La plupart d’entre eux, au contraire, devant les faits accomplis, préfèrent parler d’idéaux qui s’effondrent, de programmes qui s’écroulent définitivement et autres plaisanteries du même genre. Ils recommencent ainsi à s’absenter de toute responsabilité. Non bien sûr qu’ils ne voient pas clairement les choses, et qu’ils ne soient pas quelquefois capables de présenter de très belles solutions aux problèmes les plus urgents, y compris ceux qui requièrent une vaste préparation et du temps. Mais pour être très belles, ces solutions demeurent tout aussi infécondes, et cette contribution à la vie collective n’est animée d’aucune lueur morale; il est le produit d’une curiosité intellectuelle, non d’un sens aigu d’une responsabilité historique qui veut l’activité de tous dans la vie, qui n’admet aucune forme d’agnosticisme et aucune forme d’indifférence.

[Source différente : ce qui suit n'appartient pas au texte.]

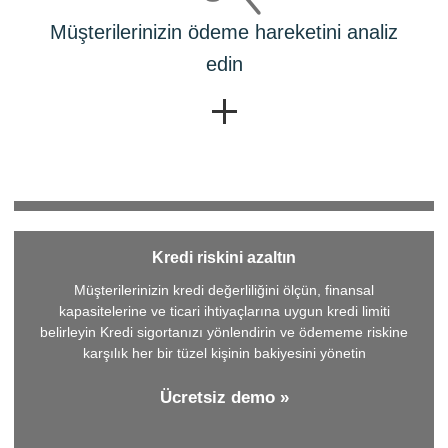
Müşterilerinizin ödeme hareketini analiz
edin
Kredi riskini azaltın
Müşterilerinizin kredi değerliliğini ölçün, finansal
kapasitelerine ve ticari ihtiyaçlarına uygun kredi limiti
belirleyin Kredi sigortanızı yönlendirin ve ödememe riskine
karşılık her bir tüzel kişinin bakiyesini yönetin
Ücretsiz demo »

Je hais les indifférents aussi parce que leurs pleurnicheries d’éternels innocents me fatiguent. Je demande à chacun d’eux de rendre compte de la façon dont il a rempli le devoir que la vie lui a donné et lui donne chaque jour, de ce qu’il a fait et spécialement de ce qu’il n’a pas fait. Et je sens que je peux être inexorable, que je n’ai pas à gaspiller ma pitié, que je n’ai pas à partager mes larmes. Je suis partisan, je vis, je sens dans les consciences viriles de mon bord battre déjà l’activité de la cité future que mon bord est en train de construire. Et en elle la chaîne sociale ne pèse pas sur quelques uns, en elle chaque chose qui se produit n’est pas due au hasard, à la fatalité, mais elle est l’œuvre intelligente des citoyens. Il n’y a en elle personne pour rester à la fenêtre à regarder alors que quelques uns se sacrifient, disparaissent dans le sacrifice; et celui qui reste à la fenêtre, à guetter, veut profiter du peu de bien que procure l’activité de peu de gens et passe sa déception en s’en prenant à celui qui s’est sacrifié, à celui qui a disparu parce qu’il n’a pas réussi ce qu’il s’était donné pour but.
Je vis, je suis partisan. C’est pourquoi je hais qui ne prend pas parti. Je hais les indifférents. "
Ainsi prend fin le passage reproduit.